Set down the data below exactly; pictures stay out.

Transcribed page contents:
>>>

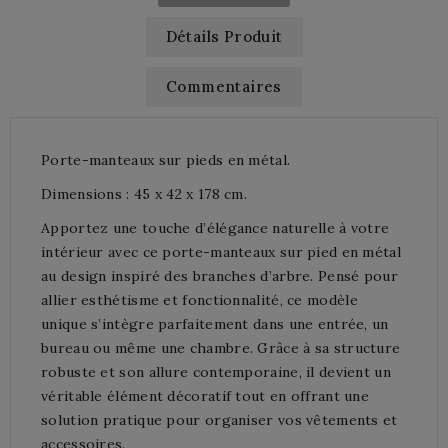
Détails Produit
Commentaires
Porte-manteaux sur pieds en métal.
Dimensions : 45 x 42 x 178 cm.
Apportez une touche d’élégance naturelle à votre
intérieur avec ce porte-manteaux sur pied en métal
au design inspiré des branches d’arbre. Pensé pour
allier esthétisme et fonctionnalité, ce modèle
unique s’intègre parfaitement dans une entrée, un
bureau ou même une chambre. Grâce à sa structure
robuste et son allure contemporaine, il devient un
véritable élément décoratif tout en offrant une
solution pratique pour organiser vos vêtements et
accessoires.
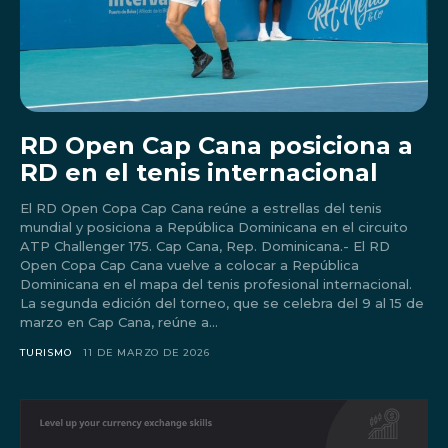
Don't miss
out!
RD Open Cap Cana posiciona a
RD en el tenis internacional
Sing up for our newsletter
to stay in the loop.
El RD Open Copa Cap Cana reúne a estrellas del tenis
mundial y posiciona a República Dominicana en el circuito
ATP Challenger 175. Cap Cana, Rep. Dominicana.- El RD
Open Copa Cap Cana vuelve a colocar a República
Dominicana en el mapa del tenis profesional internacional.
La segunda edición del torneo, que se celebra del 9 al 15 de
marzo en Cap Cana, reúne a...
TURISMO
11 DE MARZO DE 2026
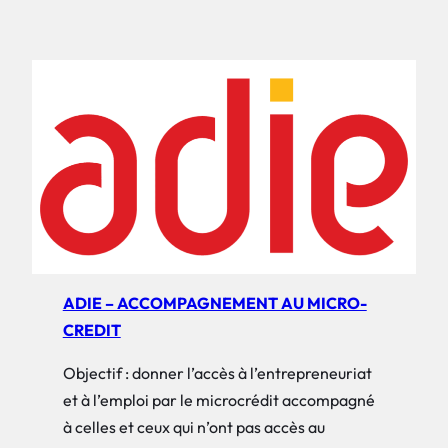
ADIE – ACCOMPAGNEMENT AU MICRO-
CREDIT
Objectif : donner l’accès à l’entrepreneuriat
et à l’emploi par le microcrédit accompagné
à celles et ceux qui n’ont pas accès au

<<<

* **Your response**
Détails Produit
Commentaires
Porte-manteaux sur pieds en métal.
Dimensions : 45 x 42 x 178 cm.
Apportez une touche d’élégance naturelle à votre
intérieur avec ce porte-manteaux sur pied en métal
au design inspiré des branches d’arbre. Pensé pour
allier esthétisme et fonctionnalité, ce modèle
unique s’intègre parfaitement dans une entrée, un
bureau ou même une chambre. Grâce à sa structure
robuste et son allure contemporaine, il devient un
véritable élément décoratif tout en offrant une
solution pratique pour organiser vos vêtements et
accessoires.
Don't miss
out!
RD Open Cap Cana posiciona a
RD en el tenis internacional
Sing up for our newsletter
to stay in the loop.
El RD Open Copa Cap Cana reúne a estrellas del tenis
mundial y posiciona a República Dominicana en el circuito
ATP Challenger 175. Cap Cana, Rep. Dominicana.- El RD
Open Copa Cap Cana vuelve a colocar a República
Dominicana en el mapa del tenis profesional internacional.
La segunda edición del torneo, que se celebra del 9 al 15 de
marzo en Cap Cana, reúne a...
TURISMO
11 DE MARZO DE 2026
ADIE – ACCOMPAGNEMENT AU MICRO-
CREDIT
Objectif : donner l’accès à l’entrepreneuriat
et à l’emploi par le microcrédit accompagné
à celles et ceux qui n’ont pas accès au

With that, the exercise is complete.